Let $f$ and $g$ be functions mapping from $\mathbb{R}$ to $\mathbb{R}_+ /\{0\}$.
I'm wondering that is there a relation between $\sup_{x \in \mathbb{R}} \frac{f(x)}{g(x)}$ and $\frac{\sup_{x \in \mathbb{R}} f(x) }{\sup_{x \in \mathbb{R}} g(x)}$?
Is it $\sup_{x \in \mathbb{R}} \frac{f(x)}{g(x)} \leq \frac{\sup_{x \in \mathbb{R}} f(x) }{\sup_{x \in \mathbb{R}} g(x)}$? or $\sup_{x \in \mathbb{R}} \frac{f(x)}{g(x)} \geq \frac{\sup_{x \in \mathbb{R}} f(x) }{\sup_{x \in \mathbb{R}} g(x)}$?
Thanks in advance!
Simple counter-example
Let us look at $f$ and $g$ which are 1 on $\mathbb R$ except on 0 where $f(0)=0.2$ and $g(0)=0.1$.

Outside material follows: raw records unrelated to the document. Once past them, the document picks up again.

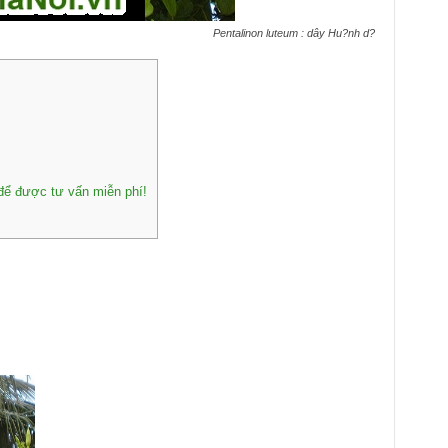
Pentalinon luteum : dây Hu?nh d?
 để được tư vấn miễn phí!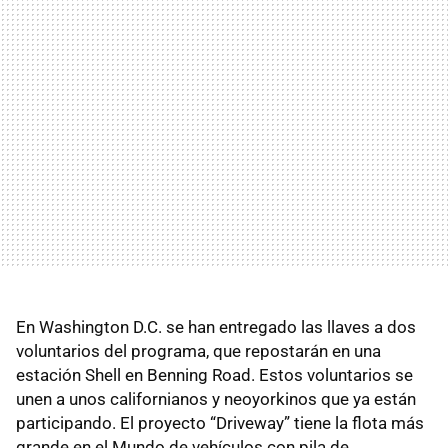
En Washington D.C. se han entregado las llaves a dos
voluntarios del programa, que repostarán en una
estación Shell en Benning Road. Estos voluntarios se
unen a unos californianos y neoyorkinos que ya están
participando. El proyecto “Driveway” tiene la flota más
grande en el Mundo de vehículos con pila de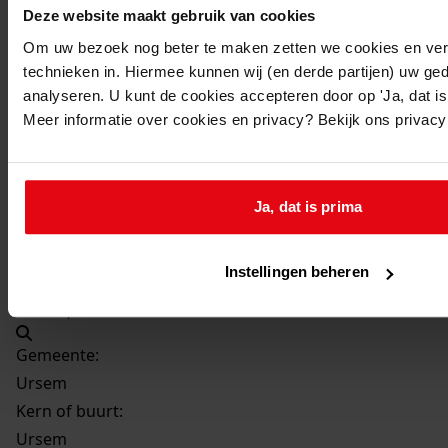
20-12-1977
Deze website maakt gebruik van cookies
Beschrijving:
Om uw bezoek nog beter te maken zetten we cookies en verg
Veranderen van een bedrijfspand
technieken in. Hiermee kunnen wij (en derde partijen) uw ge
analyseren. U kunt de cookies accepteren door op 'Ja, dat is 
Datum vergunning:
Meer informatie over cookies en privacy? Bekijk ons privac
20-12-1977
Adres:
Ja, dat is prima
Ursem, De Kolk 4
Nieuw adres:
Instellingen beheren
Ursem, De Kolk 4
Gemeente:
Ursem
Kern of buurt:
Ursem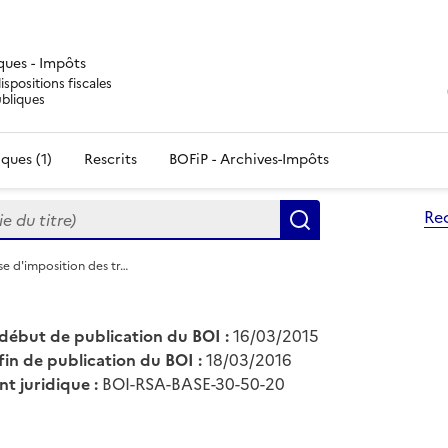
iques - Impôts
ispositions fiscales
ubliques
ques (1)
Rescrits
BOFiP - Archives-Impôts
du titre)
Re
Rechercher
se d'imposition des tr…
début de publication du BOI :
16/03/2015
fin de publication du BOI :
18/03/2016
nt juridique :
BOI-RSA-BASE-30-50-20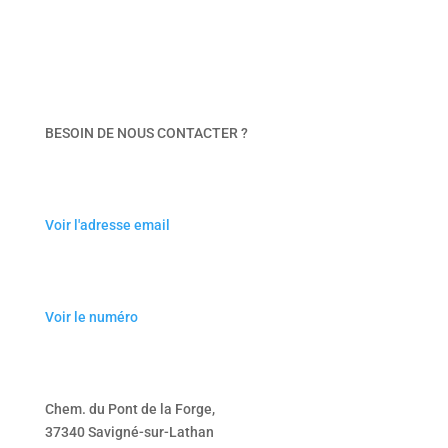
BESOIN DE NOUS CONTACTER ?
Voir l'adresse email
Voir le numéro
Chem. du Pont de la Forge,
37340 Savigné-sur-Lathan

Then $\sup_{x \in \mathbb{R}} \frac{f(x)}{g(x)}=2$ and $\frac{\sup_{x \in \mathbb{R}} f(x) }{\sup_{x \in \mathbb{R}} g(x)}=1$
Now inverse the role of $f$ and $g$ and you get $\sup_{x \in \mathbb{R}} \frac{f(x)}{g(x)}=0.5$ and $\frac{\sup_{x \in \mathbb{R}} f(x) }{\sup_{x \in \mathbb{R}} g(x)}=1$
Finally we cannot conclude anything!
Edit: If we consider smooth functions,
let us take $f(x)=1-0.8\exp(-x^2/2)$ and $g(x)=1-0.9\exp(-x^2/2)$
Then $\sup_{x \in \mathbb{R}} \frac{f(x)}{g(x)}=2$ and $\frac{\sup_{x \in \mathbb{R}} f(x) }{\sup_{x \in \mathbb{R}} g(x)}=1$
And again, you can inverse the role of $f$ and $g$ to obtain the inequality in the reverse direction.